#### Work order
Read through the entries below and return each line with the word "rect".

Document layout detection data
______________________________

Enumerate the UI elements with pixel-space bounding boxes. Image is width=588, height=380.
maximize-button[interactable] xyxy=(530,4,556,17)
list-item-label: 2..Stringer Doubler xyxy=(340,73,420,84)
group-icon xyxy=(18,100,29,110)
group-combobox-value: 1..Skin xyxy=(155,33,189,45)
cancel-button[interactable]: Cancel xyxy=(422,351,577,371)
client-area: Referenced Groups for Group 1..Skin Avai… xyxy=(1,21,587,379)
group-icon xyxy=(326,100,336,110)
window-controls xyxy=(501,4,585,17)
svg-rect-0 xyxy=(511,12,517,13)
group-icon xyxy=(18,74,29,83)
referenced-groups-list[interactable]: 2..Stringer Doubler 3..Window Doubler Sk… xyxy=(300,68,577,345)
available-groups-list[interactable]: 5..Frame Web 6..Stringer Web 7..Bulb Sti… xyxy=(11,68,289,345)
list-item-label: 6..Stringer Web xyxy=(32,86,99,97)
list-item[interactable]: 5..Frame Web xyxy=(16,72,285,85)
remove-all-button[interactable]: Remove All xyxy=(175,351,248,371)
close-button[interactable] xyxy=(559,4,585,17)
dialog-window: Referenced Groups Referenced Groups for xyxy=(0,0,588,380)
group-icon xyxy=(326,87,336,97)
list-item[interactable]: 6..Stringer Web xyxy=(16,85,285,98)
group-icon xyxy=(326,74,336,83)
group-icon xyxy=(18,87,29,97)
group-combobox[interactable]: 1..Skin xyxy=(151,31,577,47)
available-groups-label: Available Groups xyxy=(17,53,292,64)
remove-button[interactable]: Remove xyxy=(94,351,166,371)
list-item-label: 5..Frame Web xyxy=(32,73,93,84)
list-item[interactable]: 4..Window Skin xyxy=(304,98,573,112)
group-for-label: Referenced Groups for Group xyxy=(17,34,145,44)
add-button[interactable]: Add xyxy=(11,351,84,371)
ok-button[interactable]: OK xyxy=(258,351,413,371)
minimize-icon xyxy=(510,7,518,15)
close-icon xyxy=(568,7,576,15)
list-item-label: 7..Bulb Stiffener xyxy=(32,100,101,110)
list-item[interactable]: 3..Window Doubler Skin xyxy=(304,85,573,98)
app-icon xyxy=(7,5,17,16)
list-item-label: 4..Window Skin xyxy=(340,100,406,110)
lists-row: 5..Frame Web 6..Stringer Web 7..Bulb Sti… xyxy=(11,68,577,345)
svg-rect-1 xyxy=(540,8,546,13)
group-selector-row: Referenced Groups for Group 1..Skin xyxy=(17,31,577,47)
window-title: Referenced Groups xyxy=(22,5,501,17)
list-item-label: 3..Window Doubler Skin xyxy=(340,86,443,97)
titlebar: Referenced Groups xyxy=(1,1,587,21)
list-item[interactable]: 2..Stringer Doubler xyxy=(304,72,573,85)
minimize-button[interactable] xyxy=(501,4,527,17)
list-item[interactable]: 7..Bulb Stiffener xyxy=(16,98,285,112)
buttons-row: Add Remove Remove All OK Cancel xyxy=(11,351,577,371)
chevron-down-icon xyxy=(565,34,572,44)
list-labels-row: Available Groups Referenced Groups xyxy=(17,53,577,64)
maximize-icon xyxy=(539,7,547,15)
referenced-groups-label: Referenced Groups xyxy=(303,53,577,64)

______________________________

#### Result of the exercise
svg-rect-0 xyxy=(511,12,517,13)
svg-rect-1 xyxy=(540,8,546,13)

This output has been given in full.